**How to complete this task:** Every line below from the one with "rate-Formel ist unten aufgeführt." through the one with "telif hakkı sahibi" should be retyped exactly, both ends included; no other lines and no pictures.

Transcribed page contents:
==*==

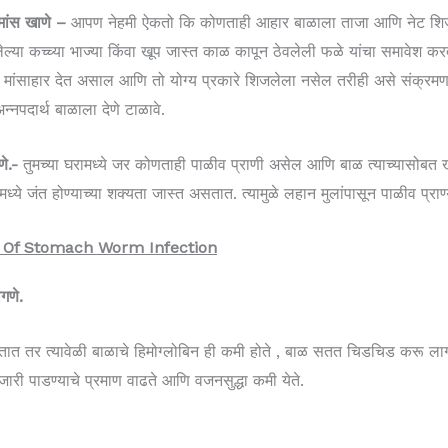
मांस खाणे –
आपण नेहमी ऐकतो कि कोणताही आहार बाळाला ताजा आणि नेट शिजले
लेल्या कच्च्या भाज्या किंवा खूप जास्त काळ कापून ठेवलेली फळे यांचा समावे
 मांसाहार देत असाल आणि तो योग्य प्रकारे शिजलेला नसेल तरीही असे संक्रमण
 अन्नपदार्थ बाळाला देणे टाळावे.
णे.-
तुमच्या घरामध्ये जर कोणताही पाळीव प्राणी असेल आणि बाळ त्याच्यासोबत खे
ध्ये जंत होण्याच्या शक्यता जास्त असतात. त्यामुळे लहान मुलांपासून पाळीव प्राण्
Signs Of Stomach Worm Infection
ागणे.
त होतात तर त्यावेळी बाळाचे हिमोग्लोबिन ही कमी होते , बाळ सतत चिडचिड करू ला
जारी पाडण्याचे प्रमाण वाढते आणि वजनसुद्धा कमी येते.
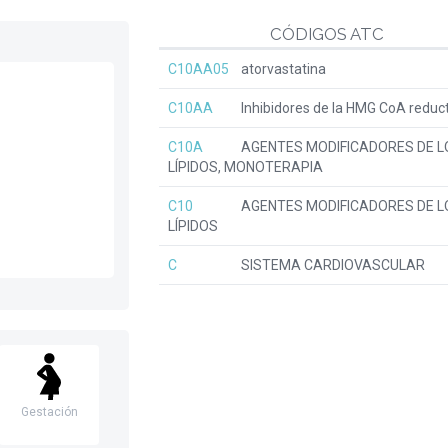
CÓDIGOS ATC
C10AA05
atorvastatina
C10AA
Inhibidores de la HMG CoA reduc
C10A
AGENTES MODIFICADORES DE L
LÍPIDOS, MONOTERAPIA
C10
AGENTES MODIFICADORES DE L
LÍPIDOS
C
SISTEMA CARDIOVASCULAR
Gestación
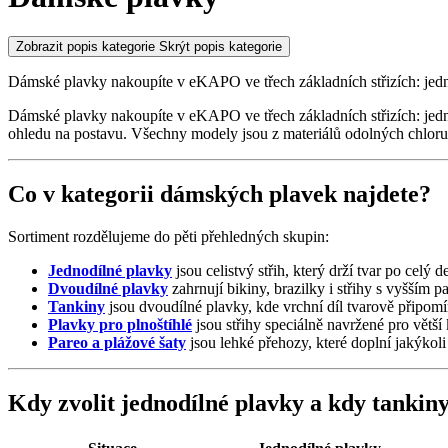
Zobrazit popis kategorie
Skrýt popis kategorie
Dámské plavky nakoupíte v eKAPO ve třech základních střizích: jedn
Dámské plavky nakoupíte v eKAPO ve třech základních střizích: jedno
ohledu na postavu. Všechny modely jsou z materiálů odolných chloru i
Co v kategorii dámských plavek najdete?
Sortiment rozdělujeme do pěti přehledných skupin:
Jednodílné plavky
jsou celistvý střih, který drží tvar po celý d
Dvoudílné plavky
zahrnují bikiny, brazilky i střihy s vyšším p
Tankiny
jsou dvoudílné plavky, kde vrchní díl tvarově připomín
Plavky pro plnoštíhlé
jsou střihy speciálně navržené pro větší
Pareo a plážové šaty
jsou lehké přehozy, které doplní jakýko
Kdy zvolit jednodílné plavky a kdy tankin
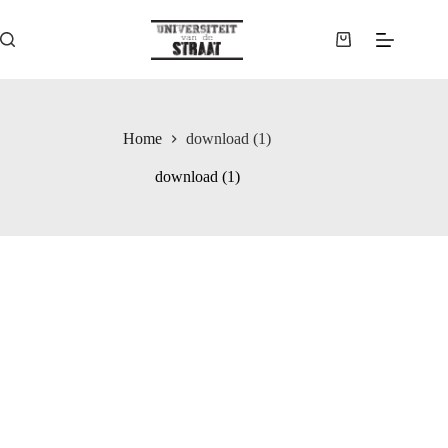
Ga
naar
de
Winkelwagen
inhoud
Home
download (1)
download (1)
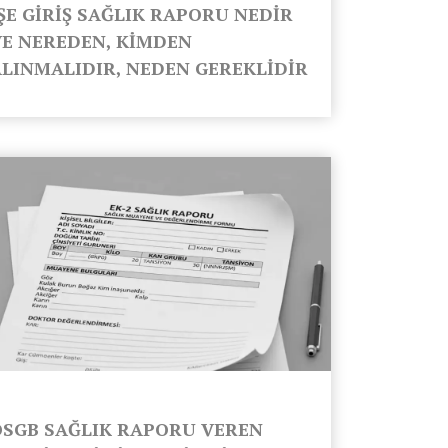
ŞE GİRİŞ SAĞLIK RAPORU NEDİR
VE NEREDEN, KİMDEN
ALINMALIDIR, NEDEN GEREKLİDİR
OSGB SAĞLIK RAPORU VEREN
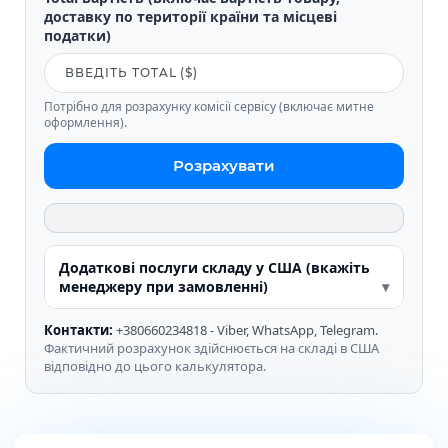
доставку по території країни та місцеві
податки)
Потрібно для розрахунку комісії сервісу (включає митне
оформлення).
Розрахувати
Додаткові послуги складу у США (вкажіть
менеджеру при замовленні)
Контакти:
+380660234818 - Viber, WhatsApp, Telegram.
Фактичний розрахунок здійснюється на складі в США
відповідно до цього калькулятора.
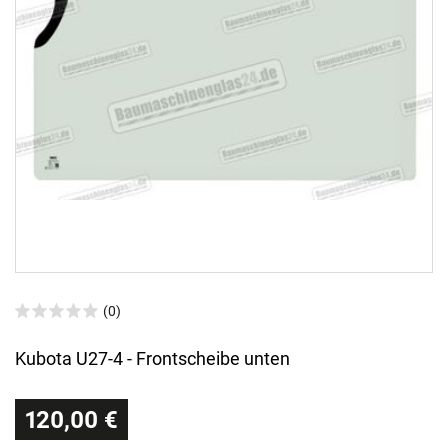
(0)
Kubota U27-4 - Frontscheibe unten
120,00 €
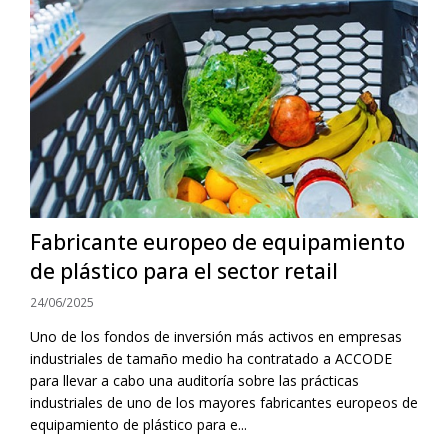
Fabricante europeo de equipamiento
de plástico para el sector retail
24/06/2025
Uno de los fondos de inversión más activos en empresas
industriales de tamaño medio ha contratado a ACCODE
para llevar a cabo una auditoría sobre las prácticas
industriales de uno de los mayores fabricantes europeos de
equipamiento de plástico para e...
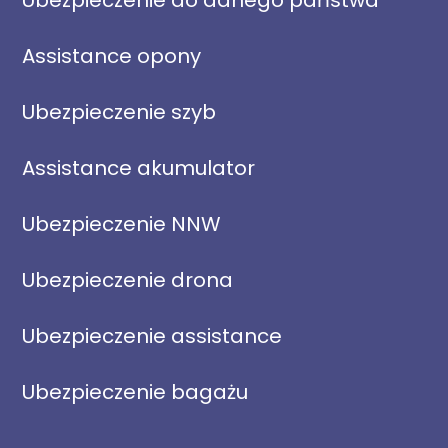
Ubezpieczenie do danego państwa
Assistance opony
Ubezpieczenie szyb
Assistance akumulator
Ubezpieczenie NNW
Ubezpieczenie drona
Ubezpieczenie assistance
Ubezpieczenie bagażu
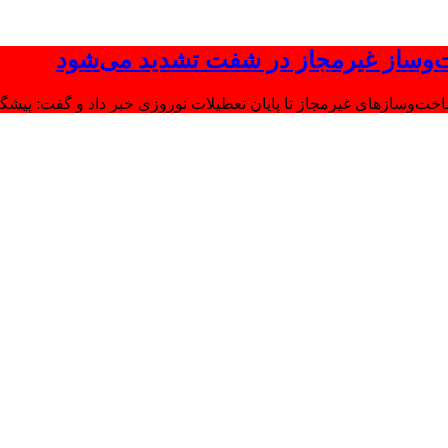
‌وساز غیرمجاز در شفت تشدید می‌شود
وسازهای غیرمجاز تا پایان تعطیلات نوروزی خبر داد و گفت: پیشگیر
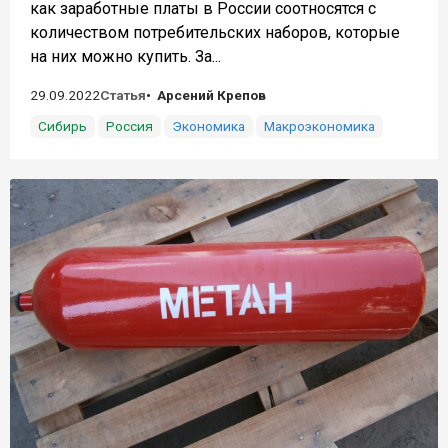
как заработные платы в России соотносятся с
количеством потребительских наборов, которые
на них можно купить. За...
29.09.2022
Статья
Арсений Крепов
Сибирь
Россия
Экономика
Макроэкономика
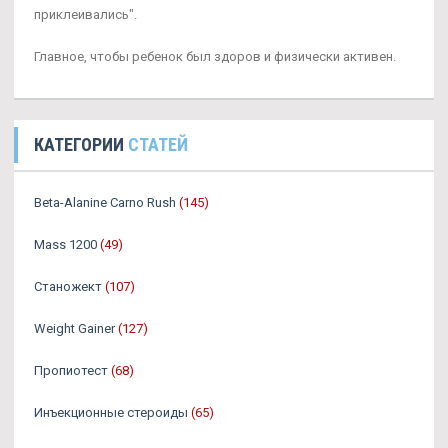
приклеивались".
Главное, чтобы ребенок был здоров и физически активен.
КАТЕГОРИИ
СТАТЕЙ
Beta-Alanine Carno Rush
(145)
Mass 1200
(49)
Станожект
(107)
Weight Gainer
(127)
Пропиотест
(68)
Инъекционные стероиды
(65)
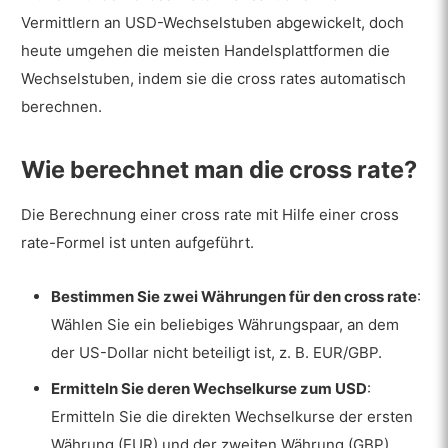
Vermittlern an USD-Wechselstuben abgewickelt, doch
heute umgehen die meisten Handelsplattformen die
Wechselstuben, indem sie die cross rates automatisch
berechnen.
Wie berechnet man die cross rate?
Die Berechnung einer cross rate mit Hilfe einer cross
rate-Formel ist unten aufgeführt.
Bestimmen Sie zwei Währungen für den cross rate
:
Wählen Sie ein beliebiges Währungspaar, an dem
der US-Dollar nicht beteiligt ist, z. B. EUR/GBP.
Ermitteln Sie deren Wechselkurse zum USD
:
Ermitteln Sie die direkten Wechselkurse der ersten
Währung (EUR) und der zweiten Währung (GBP)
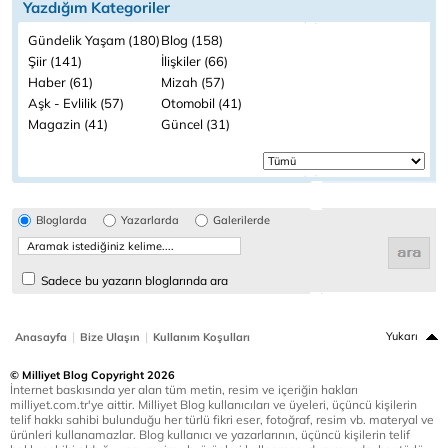
Yazdığım Kategoriler
Gündelik Yaşam (180)
Blog (158)
Şiir (141)
İlişkiler (66)
Haber (61)
Mizah (57)
Aşk - Evlilik (57)
Otomobil (41)
Magazin (41)
Güncel (31)
Bloglarda
Yazarlarda
Galerilerde
Sadece bu yazarın bloglarında ara
|
|
Yukarı
Anasayfa
Bize Ulaşın
Kullanım Koşulları
© Milliyet Blog Copyright 2026
İnternet baskısında yer alan tüm metin, resim ve içeriğin hakları
milliyet.com.tr'ye aittir. Milliyet Blog kullanıcıları ve üyeleri, üçüncü kişilerin
telif hakkı sahibi bulunduğu her türlü fikri eser, fotoğraf, resim vb. materyal ve
ürünleri kullanamazlar. Blog kullanıcı ve yazarlarının, üçüncü kişilerin telif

==*==

**Response area:**
rate-Formel ist unten aufgeführt.
Bestimmen Sie zwei Währungen für den cross rate
:
Wählen Sie ein beliebiges Währungspaar, an dem
der US-Dollar nicht beteiligt ist, z. B. EUR/GBP.
Ermitteln Sie deren Wechselkurse zum USD
:
Ermitteln Sie die direkten Wechselkurse der ersten
Währung (EUR) und der zweiten Währung (GBP)
Yazdığım Kategoriler
Gündelik Yaşam (180)
Blog (158)
Şiir (141)
İlişkiler (66)
Haber (61)
Mizah (57)
Aşk - Evlilik (57)
Otomobil (41)
Magazin (41)
Güncel (31)
Bloglarda
Yazarlarda
Galerilerde
Sadece bu yazarın bloglarında ara
|
|
Yukarı
Anasayfa
Bize Ulaşın
Kullanım Koşulları
© Milliyet Blog Copyright 2026
İnternet baskısında yer alan tüm metin, resim ve içeriğin hakları
milliyet.com.tr'ye aittir. Milliyet Blog kullanıcıları ve üyeleri, üçüncü kişilerin
telif hakkı sahibi bulunduğu her türlü fikri eser, fotoğraf, resim vb. materyal ve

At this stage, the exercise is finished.